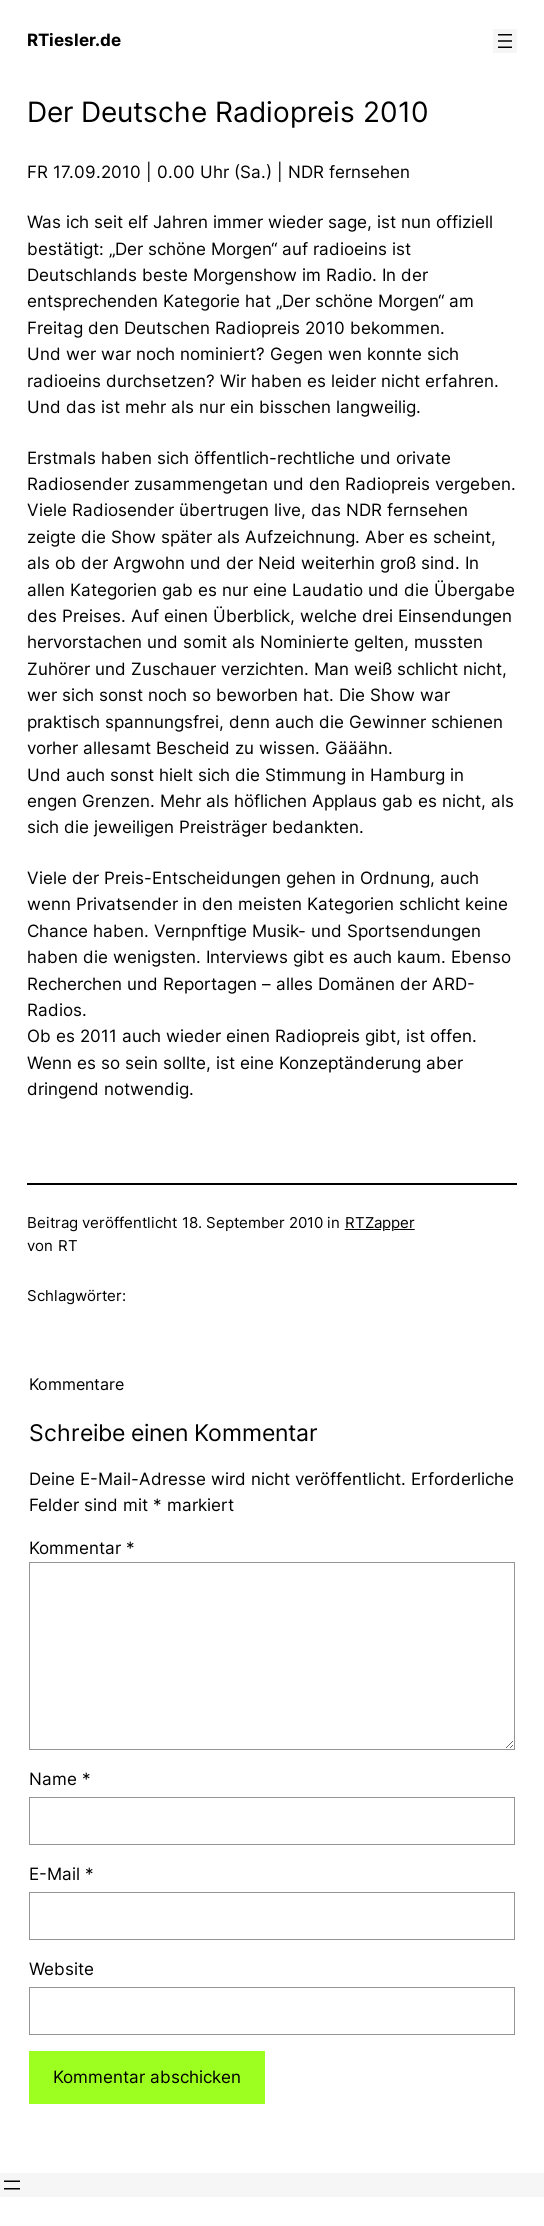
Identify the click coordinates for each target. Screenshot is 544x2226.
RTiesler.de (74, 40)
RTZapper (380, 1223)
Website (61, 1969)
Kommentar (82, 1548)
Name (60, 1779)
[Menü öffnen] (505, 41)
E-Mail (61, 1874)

==

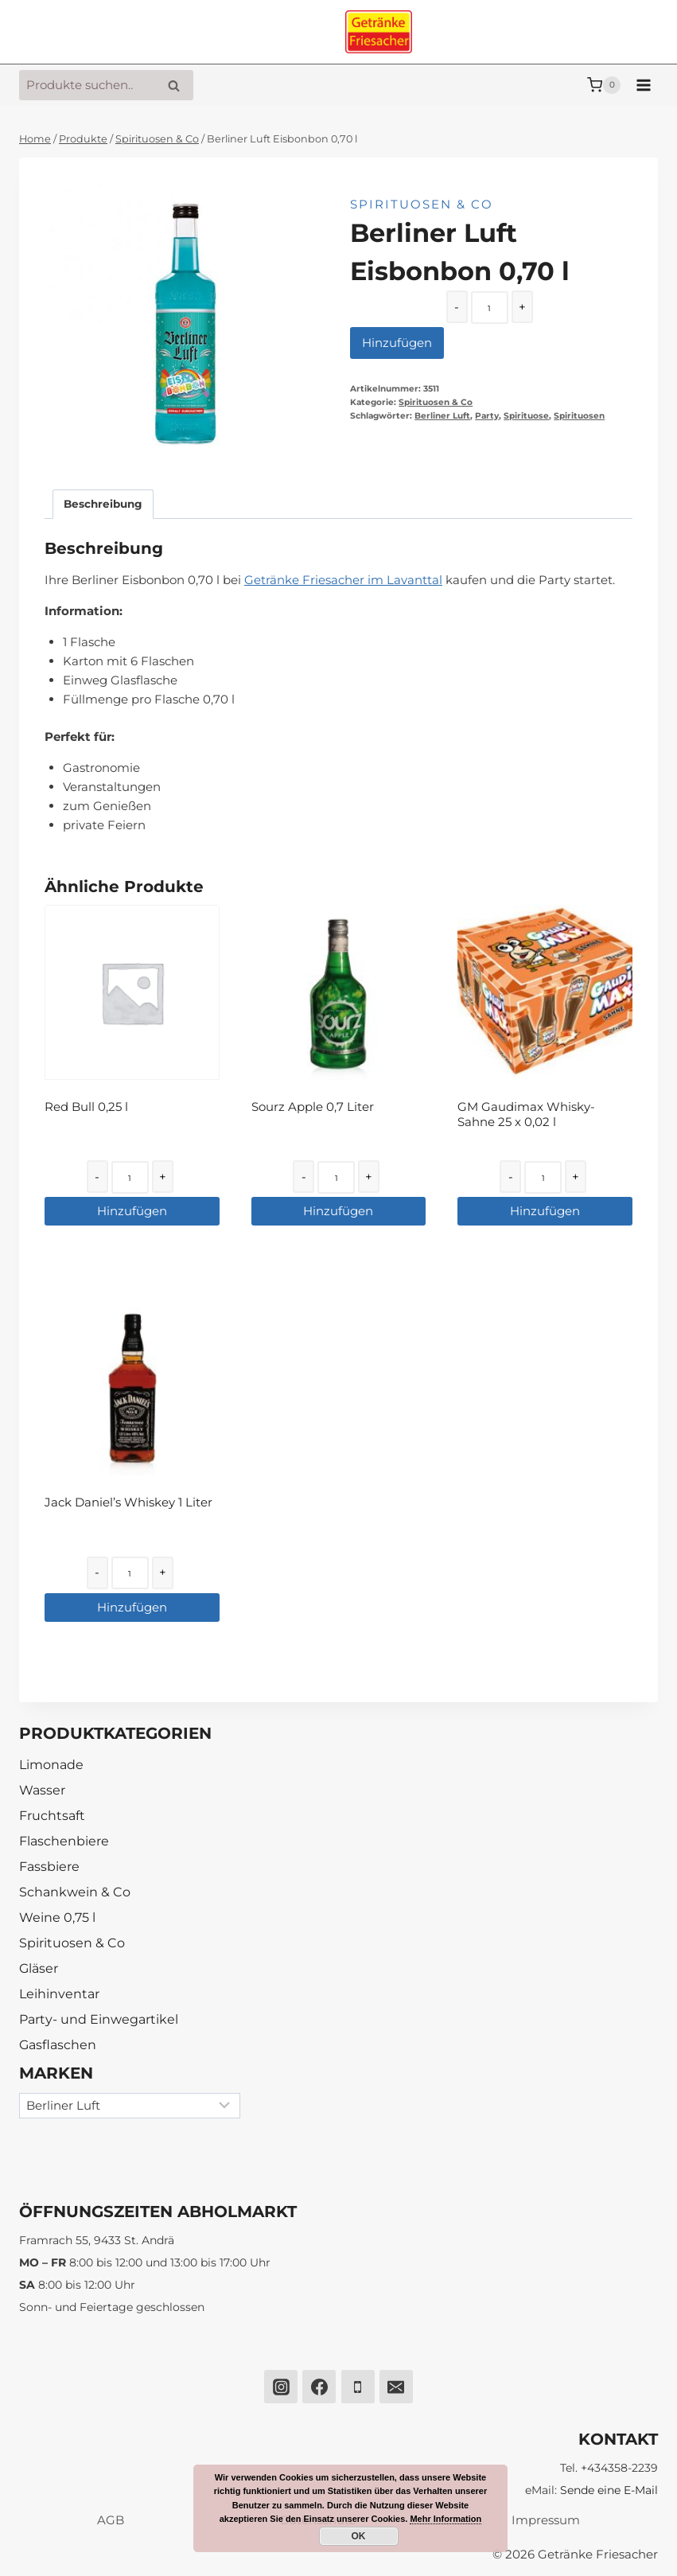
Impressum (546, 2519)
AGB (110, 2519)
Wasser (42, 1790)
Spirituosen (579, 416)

# Prompt
Extract the lines of the preceding material that run from the line with "Identify the click" through the line with "E-Mail (61, 1874)", inclusive, reproducing them exactly and adding nothing.

# Output of the exercise
Identify the click coordinates for each target. Screenshot is 544x2226.
RTiesler.de (74, 40)
RTZapper (380, 1223)
Website (61, 1969)
Kommentar (82, 1548)
Name (60, 1779)
[Menü öffnen] (505, 41)
E-Mail (61, 1874)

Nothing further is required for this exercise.